### What you will do
The entries that follow include a run beginning at the line with "breathtaking ocean views" and ending at the line with "home before it is gone."; restate that run word for word and leave the rest out.

### Information provided
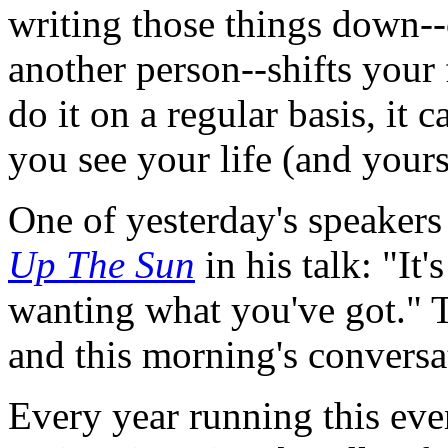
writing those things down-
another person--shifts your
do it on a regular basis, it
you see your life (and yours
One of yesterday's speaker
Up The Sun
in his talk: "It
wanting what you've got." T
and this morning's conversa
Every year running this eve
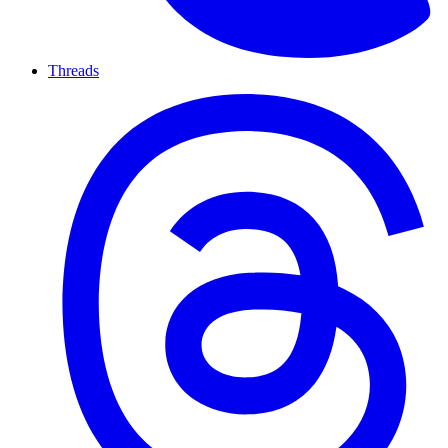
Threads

---

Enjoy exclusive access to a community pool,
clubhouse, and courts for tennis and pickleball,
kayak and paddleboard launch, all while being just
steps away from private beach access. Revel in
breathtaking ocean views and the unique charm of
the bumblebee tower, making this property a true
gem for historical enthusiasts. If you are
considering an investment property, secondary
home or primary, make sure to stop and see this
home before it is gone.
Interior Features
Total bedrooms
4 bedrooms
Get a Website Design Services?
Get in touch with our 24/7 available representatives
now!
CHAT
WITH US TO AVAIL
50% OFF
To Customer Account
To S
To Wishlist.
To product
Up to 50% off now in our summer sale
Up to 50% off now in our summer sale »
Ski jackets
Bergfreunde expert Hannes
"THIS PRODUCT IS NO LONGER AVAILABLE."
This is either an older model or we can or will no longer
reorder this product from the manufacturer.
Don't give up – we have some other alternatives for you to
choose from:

---

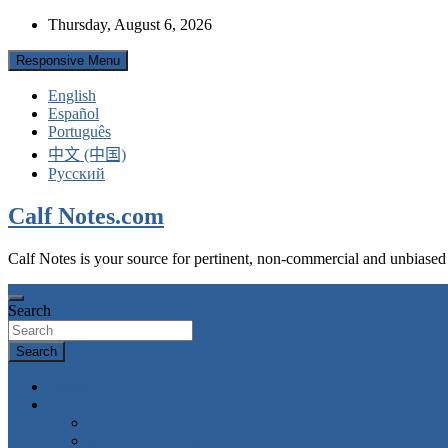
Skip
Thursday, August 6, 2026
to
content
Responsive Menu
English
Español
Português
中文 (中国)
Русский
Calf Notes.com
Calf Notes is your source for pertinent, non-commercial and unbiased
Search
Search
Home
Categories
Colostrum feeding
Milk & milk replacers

### Answer to the exercise
breathtaking ocean views and the unique charm of
the bumblebee tower, making this property a true
gem for historical enthusiasts. If you are
considering an investment property, secondary
home or primary, make sure to stop and see this
home before it is gone.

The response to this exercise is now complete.